Senator Wyden said the price of Humira had doubled in six years and accused AbbVie of guarding the exclusivity of Humira “like Gollum with his ring”. He pointed out that a portion of Mr González’s bonus had been directly tied to sales of Humira.

Biosimilars for Humira are now available in Europe, but will not be available in the US until 2023. Senator Wyden accused AbbVie of “hosing the American consumer and giving breaks to people overseas”.

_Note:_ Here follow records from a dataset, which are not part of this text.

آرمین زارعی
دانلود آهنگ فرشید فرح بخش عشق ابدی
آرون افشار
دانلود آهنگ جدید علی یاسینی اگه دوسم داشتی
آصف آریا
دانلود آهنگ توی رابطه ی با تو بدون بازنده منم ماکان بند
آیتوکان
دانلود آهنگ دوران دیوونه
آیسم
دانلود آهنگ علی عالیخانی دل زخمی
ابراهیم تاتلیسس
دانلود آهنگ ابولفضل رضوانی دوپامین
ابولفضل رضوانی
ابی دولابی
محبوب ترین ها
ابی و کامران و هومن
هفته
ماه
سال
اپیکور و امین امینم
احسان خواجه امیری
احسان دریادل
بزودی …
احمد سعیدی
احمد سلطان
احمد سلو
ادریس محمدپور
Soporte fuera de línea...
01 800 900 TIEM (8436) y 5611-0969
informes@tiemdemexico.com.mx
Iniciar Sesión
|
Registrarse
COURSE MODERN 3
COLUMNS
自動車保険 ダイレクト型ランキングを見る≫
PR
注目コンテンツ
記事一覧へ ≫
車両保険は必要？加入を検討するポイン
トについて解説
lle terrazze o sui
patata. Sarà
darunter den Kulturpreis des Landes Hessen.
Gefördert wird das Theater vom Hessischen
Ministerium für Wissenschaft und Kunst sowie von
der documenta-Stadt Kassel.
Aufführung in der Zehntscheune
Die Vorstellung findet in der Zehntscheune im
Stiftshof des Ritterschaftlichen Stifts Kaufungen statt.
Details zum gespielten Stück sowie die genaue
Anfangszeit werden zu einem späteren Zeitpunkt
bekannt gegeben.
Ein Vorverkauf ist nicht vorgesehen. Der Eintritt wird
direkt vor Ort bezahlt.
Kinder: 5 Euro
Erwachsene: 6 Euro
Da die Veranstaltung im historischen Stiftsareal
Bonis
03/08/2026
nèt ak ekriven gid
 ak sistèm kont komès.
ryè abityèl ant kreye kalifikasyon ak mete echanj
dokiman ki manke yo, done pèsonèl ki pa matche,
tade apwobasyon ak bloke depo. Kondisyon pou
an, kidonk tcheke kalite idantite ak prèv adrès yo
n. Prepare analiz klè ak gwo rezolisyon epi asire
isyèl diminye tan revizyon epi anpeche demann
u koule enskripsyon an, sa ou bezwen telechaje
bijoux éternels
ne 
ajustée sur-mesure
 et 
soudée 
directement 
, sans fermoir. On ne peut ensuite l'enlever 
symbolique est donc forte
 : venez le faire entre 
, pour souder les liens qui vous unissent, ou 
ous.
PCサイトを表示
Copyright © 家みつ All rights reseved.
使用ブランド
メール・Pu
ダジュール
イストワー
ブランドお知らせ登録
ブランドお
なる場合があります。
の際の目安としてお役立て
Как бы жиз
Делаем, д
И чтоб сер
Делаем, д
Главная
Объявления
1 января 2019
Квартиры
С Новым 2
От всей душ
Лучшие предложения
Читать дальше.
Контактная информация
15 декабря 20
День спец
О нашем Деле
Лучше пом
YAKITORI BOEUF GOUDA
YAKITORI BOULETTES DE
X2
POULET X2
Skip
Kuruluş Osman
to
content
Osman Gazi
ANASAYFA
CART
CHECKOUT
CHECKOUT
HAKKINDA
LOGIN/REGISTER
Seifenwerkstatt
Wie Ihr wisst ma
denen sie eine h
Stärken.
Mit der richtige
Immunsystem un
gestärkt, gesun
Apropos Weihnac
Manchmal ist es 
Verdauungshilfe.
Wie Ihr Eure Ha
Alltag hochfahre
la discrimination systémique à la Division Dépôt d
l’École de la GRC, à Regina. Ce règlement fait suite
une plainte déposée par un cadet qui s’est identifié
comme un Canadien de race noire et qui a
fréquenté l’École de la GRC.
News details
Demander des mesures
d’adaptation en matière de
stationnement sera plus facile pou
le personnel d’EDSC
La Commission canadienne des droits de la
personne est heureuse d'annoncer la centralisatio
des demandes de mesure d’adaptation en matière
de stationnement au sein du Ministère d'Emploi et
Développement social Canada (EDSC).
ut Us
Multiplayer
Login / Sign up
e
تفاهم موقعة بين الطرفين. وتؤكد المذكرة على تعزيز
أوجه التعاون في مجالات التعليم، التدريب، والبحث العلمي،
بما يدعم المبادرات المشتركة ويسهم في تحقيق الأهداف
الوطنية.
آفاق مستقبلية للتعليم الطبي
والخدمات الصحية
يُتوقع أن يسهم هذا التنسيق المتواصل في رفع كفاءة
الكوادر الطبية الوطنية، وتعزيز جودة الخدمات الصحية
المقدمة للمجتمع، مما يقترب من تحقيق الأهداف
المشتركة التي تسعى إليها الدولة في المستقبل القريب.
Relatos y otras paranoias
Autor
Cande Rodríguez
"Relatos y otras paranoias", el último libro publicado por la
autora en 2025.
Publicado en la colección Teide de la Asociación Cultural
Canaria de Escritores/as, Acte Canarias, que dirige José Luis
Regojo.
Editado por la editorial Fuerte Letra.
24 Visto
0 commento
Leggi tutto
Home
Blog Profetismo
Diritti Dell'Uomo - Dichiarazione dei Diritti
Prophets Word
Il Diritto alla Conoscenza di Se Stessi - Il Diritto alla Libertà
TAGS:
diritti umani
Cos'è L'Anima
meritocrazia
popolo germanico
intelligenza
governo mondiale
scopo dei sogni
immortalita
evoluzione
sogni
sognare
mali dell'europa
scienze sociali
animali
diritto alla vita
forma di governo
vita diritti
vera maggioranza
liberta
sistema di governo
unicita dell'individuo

Asked whether AbbVie makes a profit on drugs that it sells in Germany and France, Mr González said it does. Senator Wyden responded: “If you can turn a profit in a country with dramatically lower prices . . . how is that not gouging the American consumer with high prices?”

Mr González said the price of Humira in the US played an “important role” in funding the company’s R&D. He added that the company had issued licences to several biosimilar makers to produce Humira.

Shares in AbbVie edged up slightly in midday trading in New York in an overall rising market, adding 0.4 per cent to $80.63.